Civil Mediation Council bids to push up standards in profession


Clark: New board will be a major step forward

The Civil Mediation Council (CMC) is creating an independent regulatory body and applying for a Royal charter in a bid to drive up standards in the profession, it has emerged.

The news came as the Ministry of Justice (MoJ) said last year’s Churchill ruling had generated interest on the bench for judge-led mediation.

Mediation is not a reserved legal activity and there is no compulsory regulation of practitioners.

Addressing last week’s Westminster Legal Policy Forum conference on dispute resolution, CMC chair Rebecca Clark outlined how mediators wanting to join the council already have to meet competence standards and then follow a code of conduct and be subject to its complaints and discipline processes.

“Although voluntary, the CMC’s rules of membership and professional standards are robust and comprehensive and are regularly reviewed,” she said.

The 900-plus CMC members must also complete continuing professional development and have professional indemnity insurance cover of not less than £1m.

The CMC now has an independent complaints process with a lay chair and members, which to date has dealt with seven complaints – two relating to the same member. Three of the complaints resulted in the mediators having their membership status removed due to “serious breaches of confidentiality and dishonesty”, she said.

Ms Clark said the CMC was now in the process of setting up the Mediation Standards Board, a move modelled on the Family Mediation Standards Board, whose responsibilities were delegated by the Family Mediation Council.

“This board will advise and develop standards for mediators, mediation trainers and organisations under its remit.

“The board will be independent from the main CMC board, will have its own independent chair and will take over the existing work of the CMC’s registration and standards committee and its independent complaints process.”

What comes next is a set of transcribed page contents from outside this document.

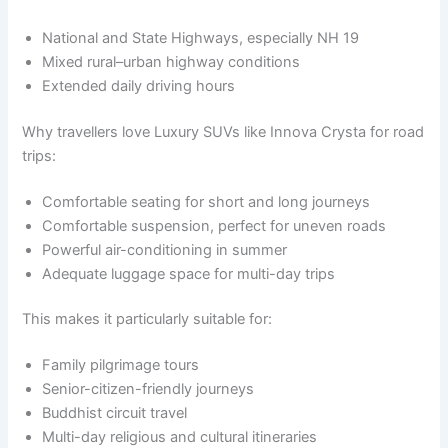
National and State Highways, especially NH 19
Mixed rural–urban highway conditions
Extended daily driving hours
Why travellers love Luxury SUVs like Innova Crysta for road
trips:
Comfortable seating for short and long journeys
Comfortable suspension, perfect for uneven roads
Powerful air-conditioning in summer
Adequate luggage space for multi-day trips
This makes it particularly suitable for:
Family pilgrimage tours
Senior-citizen-friendly journeys
Buddhist circuit travel
Multi-day religious and cultural itineraries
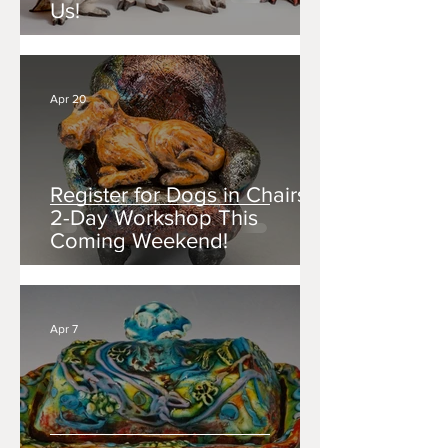
Us!
Apr 20
Register for Dogs in Chairs: a
2-Day Workshop This
Coming Weekend!
Apr 7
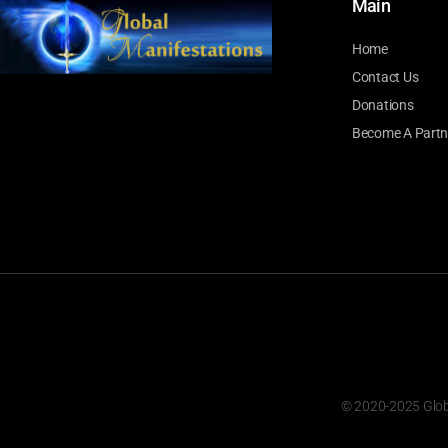
Main
Home
Contact Us
Donations
Become A Partn
© 2020-2025 Global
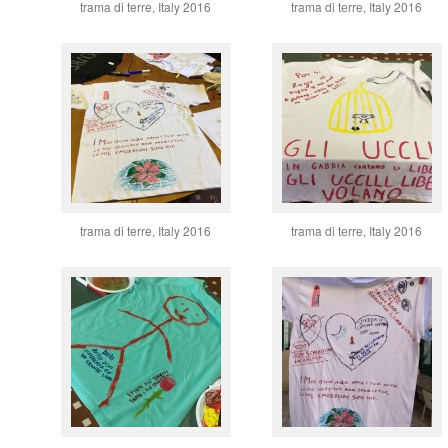
trama di terre, Italy 2016
trama di terre, Italy 2016
trama di terre, Italy 2016
trama di terre, Italy 2016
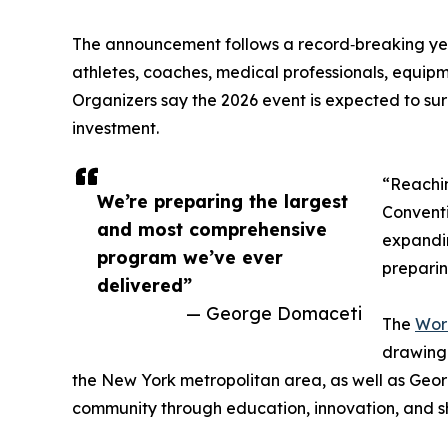
The announcement follows a record‑breaking yea
athletes, coaches, medical professionals, equipm
Organizers say the 2026 event is expected to surp
investment.
“Reachin
We’re preparing the largest
Conventi
and most comprehensive
expandin
program we’ve ever
preparin
delivered”
— George Domaceti
The
Worl
drawing 
the New York metropolitan area, as well as Georg
community through education, innovation, and s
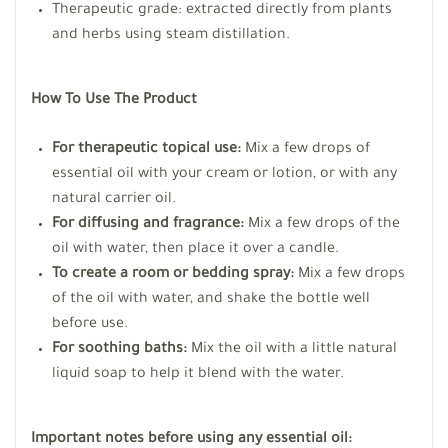
Therapeutic grade: extracted directly from plants
and herbs using steam distillation.
How To Use The Product
For therapeutic topical use:
Mix a few drops of
essential oil with your cream or lotion, or with any
natural carrier oil.
For diffusing and fragrance:
Mix a few drops of the
oil with water, then place it over a candle.
To create a room or bedding spray:
Mix a few drops
of the oil with water, and shake the bottle well
before use.
For soothing baths:
Mix the oil with a little natural
liquid soap to help it blend with the water.
Important notes before using any essential oil:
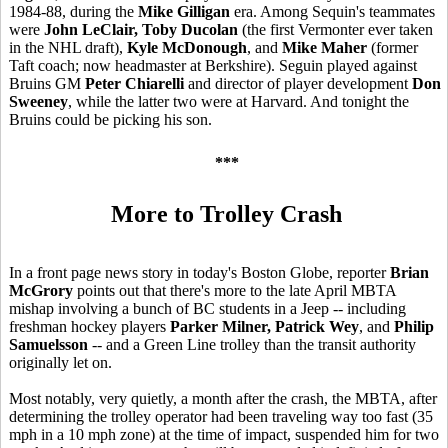
1984-88, during the
Mike Gilligan
era. Among Sequin's teammates
were
John LeClair, Toby Ducolan
(the first Vermonter ever taken
in the NHL draft),
Kyle McDonough
, and
Mike Maher
(former
Taft coach; now headmaster at Berkshire). Seguin played against
Bruins GM
Peter Chiarelli
and director of player development
Don
Sweeney
, while the latter two were at Harvard. And tonight the
Bruins could be picking his son.
***
More to Trolley Crash
In a front page news story in today's Boston Globe, reporter
Brian
McGrory
points out that there's more to the late April MBTA
mishap involving a bunch of BC students in a Jeep -- including
freshman hockey players
Parker Milner, Patrick Wey
, and
Philip
Samuelsson
-- and a Green Line trolley than the transit authority
originally let on.
Most notably, very quietly, a month after the crash, the MBTA, after
determining the trolley operator had been traveling way too fast (35
mph in a 10 mph zone) at the time of impact, suspended him for two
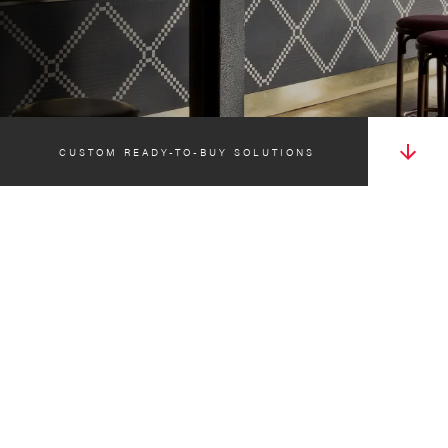
CUSTOM READY-TO-BUY SOLUTIONS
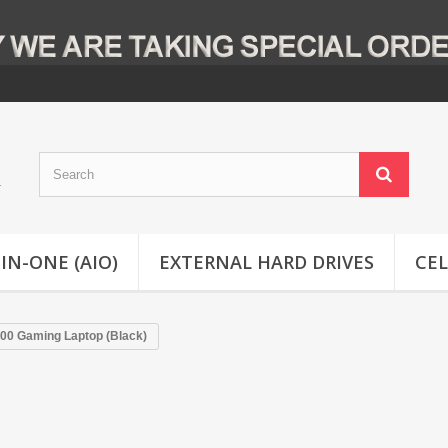
-IN-ONE (AIO)
EXTERNAL HARD DRIVES
CE
300 Gaming Laptop (Black)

Within this may be a standalone board focused on setting standards for mediation either integrated into the court process or directed by the court.

Ms Clark said the CMC has taken on “additional duties in relation to standards beyond civil and commercial mediation” over the years, including workplace, community, special education needs and peer mediation.

“The standard setting elements of these functions will come under the new umbrella of the new Mediation Standards Board… This is a major step forward for the integration of all types of mediation except family under one roof.”

She added that the CMC would shortly be publishing standards for community mediators and peer mediators.

Royal charter status would have “an important regulatory effect”, Ms Clark went on.

“The CMC understands that getting the charter wouldn’t prevent unqualified mediators holding themselves out as mediators, but it will encourage mediators to register, not least because those who were not registered with a chartered organisation would inevitably be much less likely to be selected by the public.”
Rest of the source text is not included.